Operating System’s Handling of Sample Rates
http://www.acourate.com/OperatingSystemsHandlingOfSampleRates.pdf
As computer based audio begins to gain popularity in the audiophile world, more and more questions arise over what happens to audio as it goes into, and comes out of a PC. This report is intended to throw some light on the various concepts that are often bandied about, how these affect the final audio output, areas to beware of, and how some popular playback schemes address the various options.
Mixers
Windows XP, Vista and OSX all contain by necessity a conceptual mixer. The OS (Operating System) is designed such that multiple applications can each access an audio device concurrently – for example, the user is playing some music via his media player, and he receives an e‐mail. The media player has control of the audio device, but the e‐mail pplication wants to sound an alarm bell.

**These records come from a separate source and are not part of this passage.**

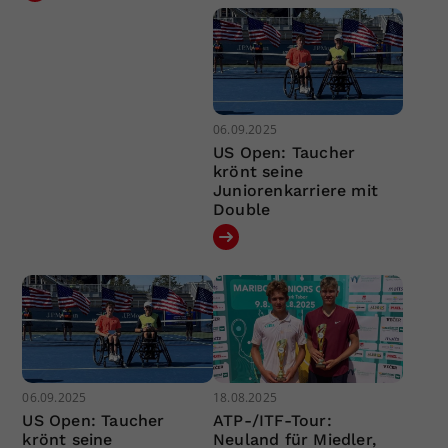
06.09.2025
US Open: Taucher
krönt seine
Juniorenkarriere mit
Double
06.09.2025
18.08.2025
US Open: Taucher
ATP-/ITF-Tour:
krönt seine
Neuland für Miedler,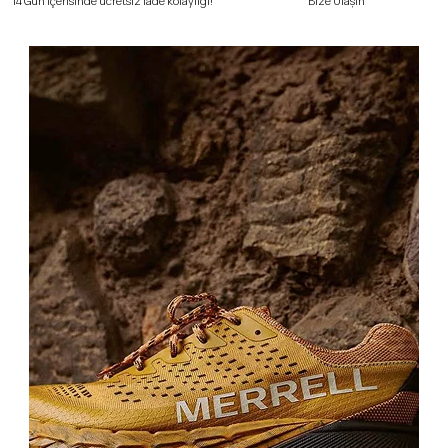
Bize Ulaşın
14 Gün içerisinde ücretsiz iade kolaylığı!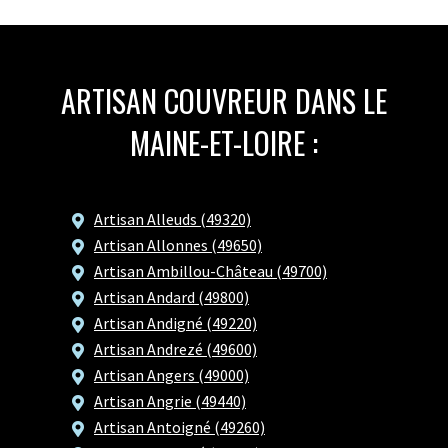
ARTISAN COUVREUR DANS LE
MAINE-ET-LOIRE :
Artisan Alleuds (49320)
Artisan Allonnes (49650)
Artisan Ambillou-Château (49700)
Artisan Andard (49800)
Artisan Andigné (49220)
Artisan Andrezé (49600)
Artisan Angers (49000)
Artisan Angrie (49440)
Artisan Antoigné (49260)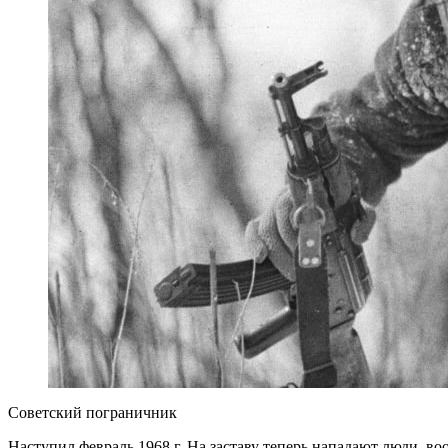
Советский пограничник
Наступил февраль 1968 г. На заставу теперь нападают люди, 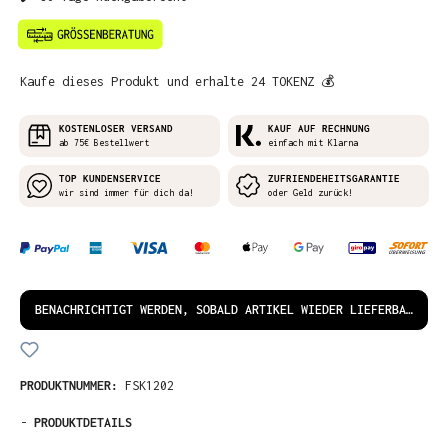
Kaufe dieses Produkt und erhalte 24 TOKENZ 💰
KOSTENLOSER VERSAND
KAUF AUF RECHNUNG
ab 75€ Bestellwert
einfach mit Klarna
TOP KUNDENSERVICE
ZUFRIENDEHEITSGARANTIE
wir sind immer für dich da!
oder Geld zurück!
BENACHRICHTIGT WERDEN, SOBALD ARTIKEL WIEDER LIEFERBAR IST!
PRODUKTNUMMER:
FSK1202
-
PRODUKTDETAILS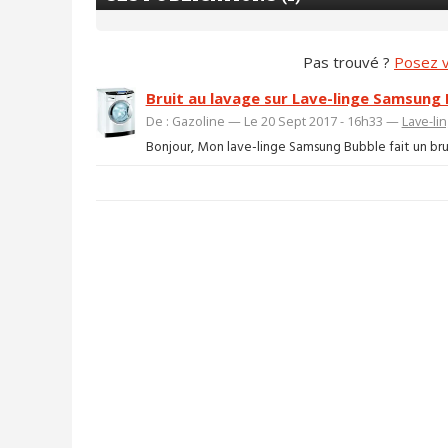
Pas trouvé ?
Posez v
Bruit au lavage sur Lave-linge Samsung
De : Gazoline — Le 20 Sept 2017 - 16h33 —
Lave-li
Bonjour, Mon lave-linge Samsung Bubble fait un brui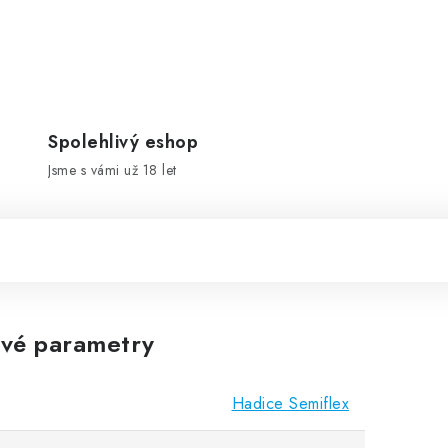
Spolehlivý eshop
Jsme s vámi už 18 let
vé parametry
Hadice Semiflex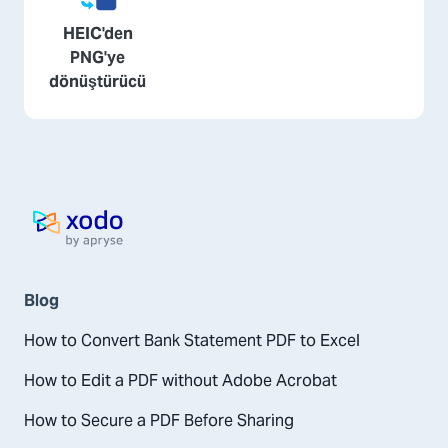
HEIC'den
PNG'ye
dönüştürücü
Ana Sayfa
Blog
How to Convert Bank Statement PDF to Excel
How to Edit a PDF without Adobe Acrobat
How to Secure a PDF Before Sharing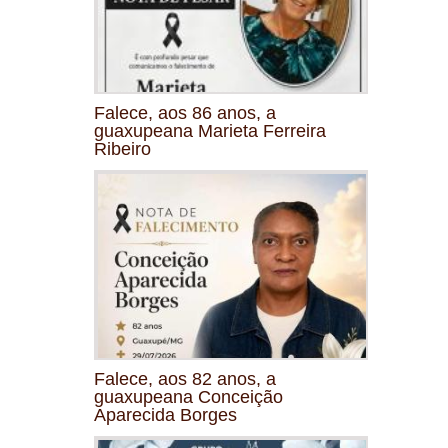
Falece, aos 86 anos, a
guaxupeana Marieta Ferreira
Ribeiro
Falece, aos 82 anos, a
guaxupeana Conceição
Aparecida Borges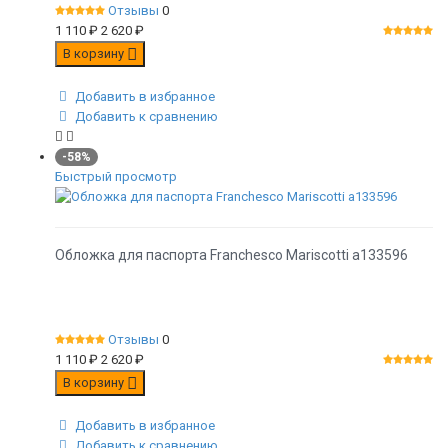
Отзывы
0
1 110
₽
2 620
₽
В корзину
Добавить в избранное
Добавить к сравнению
-58%
Быстрый просмотр
Обложка для паспорта Franchesco Mariscotti а133596
Отзывы
0
1 110
₽
2 620
₽
В корзину
Добавить в избранное
Добавить к сравнению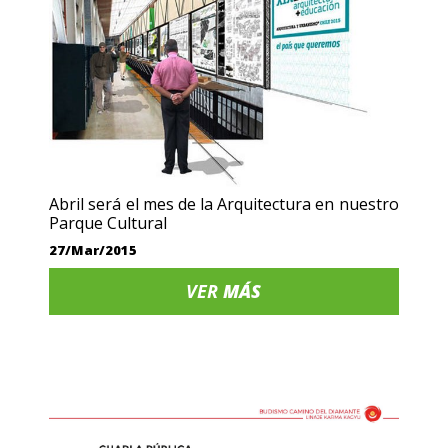
Abril será el mes de la Arquitectura en nuestro
Parque Cultural
27/Mar/2015
VER
MÁS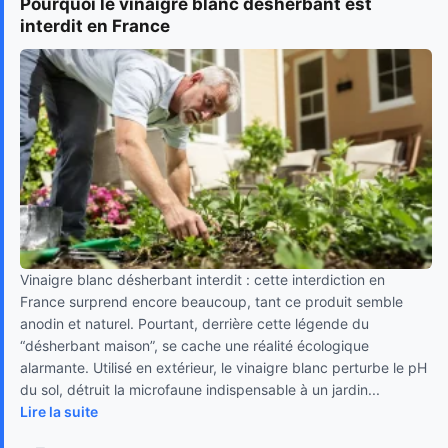
Pourquoi le vinaigre blanc désherbant est
interdit en France
Vinaigre blanc désherbant interdit : cette interdiction en
France surprend encore beaucoup, tant ce produit semble
anodin et naturel. Pourtant, derrière cette légende du
“désherbant maison”, se cache une réalité écologique
alarmante. Utilisé en extérieur, le vinaigre blanc perturbe le pH
du sol, détruit la microfaune indispensable à un jardin...
Lire la suite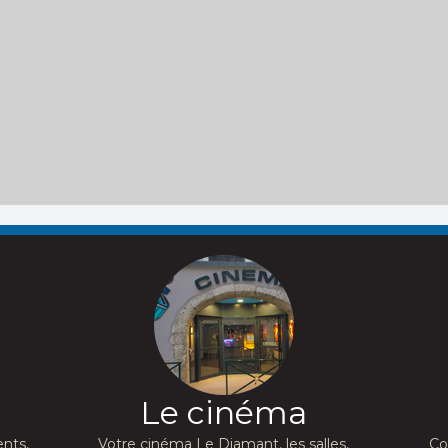
Le cinéma
nts,
Votre cinéma Le Diamant, les salles,
Co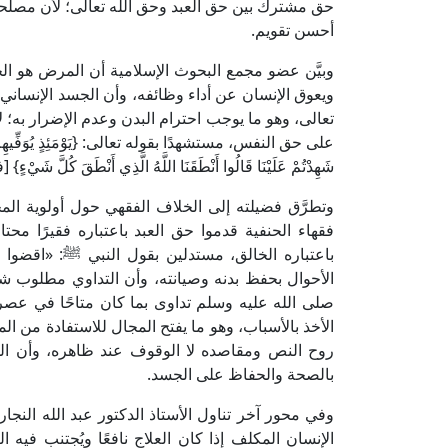
حق مشترك بين حق العبد وحق الله تعالى؛ لأن مصلح
أحسن تقويم.
وبيَّن عضو مجمع البحوث الإسلامية أن المرض هو الحال
ويعوق الإنسان عن أداء وظائفه، وأن الجسد الإنساني مك
تعالى، وهو ما يوجب احترام البدن وعدم الإضرار به؛ لأ
شَهِدْتُمْ عَلَيْنَا قَالُوا أَنْطَقَنَا اللَّهُ الَّذِي أَنْطَقَ كُلَّ شَيْءٍ} 
وتطرَّق فضيلته إلى الخلاف الفقهي حول أولوية ال
فقهاء الحنفية قدموا حق العبد باعتباره فقيرًا محتاج
باعتباره الخالق، مستدلين بقول النبي ﷺ: «اقضوا ا
الأحوال بحفظ بدنه وصيانته، وأن التداوي مطلوب شرعً
صلى الله عليه وسلم تداوى بما كان متاحًا في عصره
الأخذ بالأسباب، وهو ما يفتح المجال للاستفادة من ا
روح النص ومقاصده لا الوقوف عند ظاهره، وأن الله 
بالصحة والحفاظ على الجسد.
وفي محور آخر تناول الأستاذ الدكتور عبد الله النج
الإنسان المكلف إذا كان العلاج نافعًا ويُجتنب فيه ا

In this case, neither application knows about the other, so the mixer is in charge of mixing the two sounds together and supplying them to the output device. To do this, it may have to sample rate convert one of the sounds, and adjust the volume of both of them to prevent clipping. For most applications, this works very well – the user playing back his MP3s hears the alarm bell mixed in when his e‐mail comes in. However, to do this the mixer may make choices which may be unacceptable to an audiophile.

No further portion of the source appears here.